Try it: Each line of the entries that mentions the string "recibirá" needs to be reported.

Data shown:
------------------------------------------------
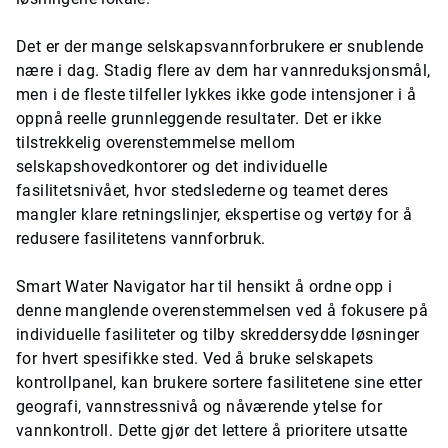
Det er der mange selskapsvannforbrukere er snublende
nære i dag. Stadig flere av dem har vannreduksjonsmål,
men i de fleste tilfeller lykkes ikke gode intensjoner i å
oppnå reelle grunnleggende resultater. Det er ikke
tilstrekkelig overenstemmelse mellom
selskapshovedkontorer og det individuelle
fasilitetsnivået, hvor stedslederne og teamet deres
mangler klare retningslinjer, ekspertise og vertøy for å
redusere fasilitetens vannforbruk.
Smart Water Navigator har til hensikt å ordne opp i
denne manglende overenstemmelsen ved å fokusere på
individuelle fasiliteter og tilby skreddersydde løsninger
for hvert spesifikke sted. Ved å bruke selskapets
kontrollpanel, kan brukere sortere fasilitetene sine etter
geografi, vannstressnivå og nåværende ytelse for
vannkontroll. Dette gjør det lettere å prioritere utsatte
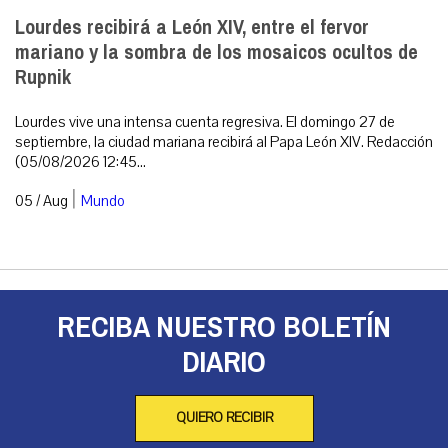
Lourdes recibirá a León XIV, entre el fervor
mariano y la sombra de los mosaicos ocultos de
Rupnik
Lourdes vive una intensa cuenta regresiva. El domingo 27 de
septiembre, la ciudad mariana recibirá al Papa León XIV. Redacción
(05/08/2026 12:45...
|
05 / Aug
Mundo
RECIBA NUESTRO BOLETÍN
DIARIO
QUIERO RECIBIR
------------------------------------------------
Task solution:
Lourdes recibirá a León XIV, entre el fervor
septiembre, la ciudad mariana recibirá al Papa León XIV. Redacción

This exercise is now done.